┌─ Data section

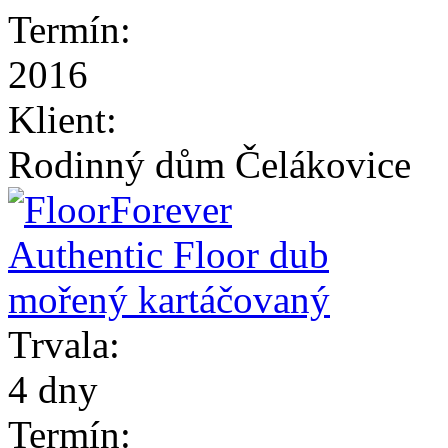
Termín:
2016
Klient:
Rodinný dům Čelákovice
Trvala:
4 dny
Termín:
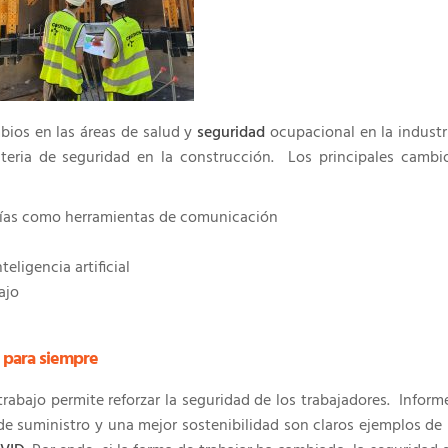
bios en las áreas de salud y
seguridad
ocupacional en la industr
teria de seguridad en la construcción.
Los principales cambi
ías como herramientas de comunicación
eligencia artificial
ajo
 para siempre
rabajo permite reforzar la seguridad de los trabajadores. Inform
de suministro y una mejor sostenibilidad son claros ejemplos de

└─
┌─ Data section

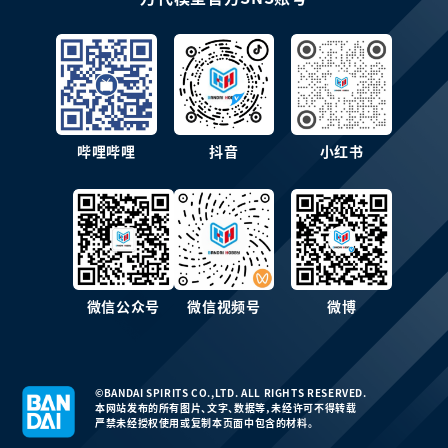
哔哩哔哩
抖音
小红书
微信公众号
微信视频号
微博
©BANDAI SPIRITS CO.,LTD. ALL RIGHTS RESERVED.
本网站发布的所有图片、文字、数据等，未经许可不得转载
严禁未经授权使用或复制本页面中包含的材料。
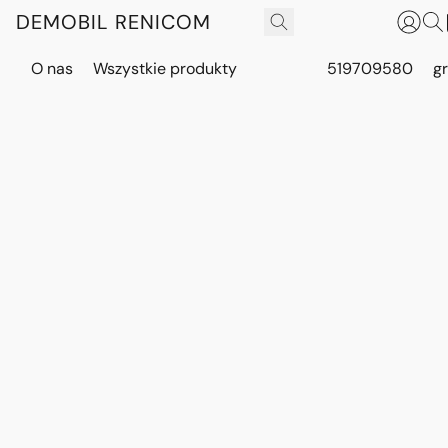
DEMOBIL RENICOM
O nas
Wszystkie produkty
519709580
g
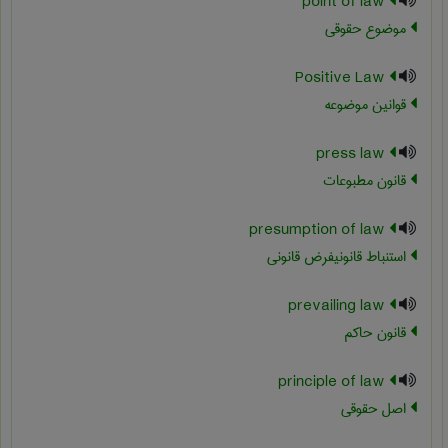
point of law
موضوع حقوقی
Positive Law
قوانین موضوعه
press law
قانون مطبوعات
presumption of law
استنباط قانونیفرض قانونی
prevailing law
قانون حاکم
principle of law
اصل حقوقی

└─

#### [To do]
What lines hold the string "seguridad"? Pick them out of the data.

#### [Response]
seguridad
teria de seguridad en la construcción.
rabajo permite reforzar la seguridad de los trabajadores. Inform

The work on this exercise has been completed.